Work order.
Your answer must be a single number: how many lines of the data include "Diese".

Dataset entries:
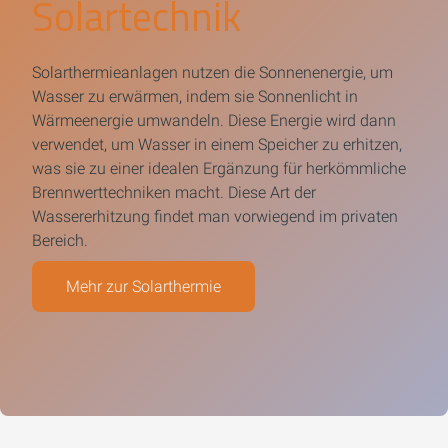
Solartechnik
Solarthermieanlagen nutzen die Sonnenenergie, um
Wasser zu erwärmen, indem sie Sonnenlicht in
Wärmeenergie umwandeln. Diese Energie wird dann
verwendet, um Wasser in einem Speicher zu erhitzen,
was sie zu einer idealen Ergänzung für herkömmliche
Brennwerttechniken macht. Diese Art der
Wassererhitzung findet man vorwiegend im privaten
Bereich.
Mehr zur Solarthermie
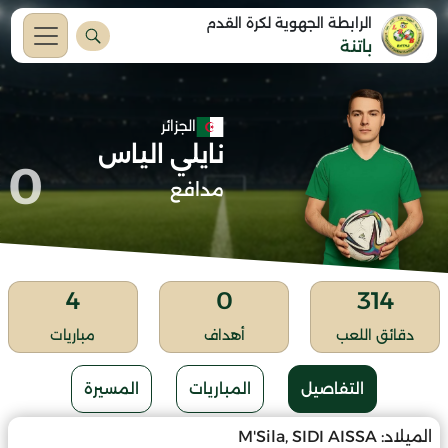
الرابطة الجهوية لكرة القدم
باتنة
الجزائر
نايلي الياس
0
مدافع
4
0
314
دقائق اللعب
أهداف
مباريات
التفاصيل
المباريات
المسيرة
الميلاد:
M'Sila, SIDI AISSA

Written solution.
2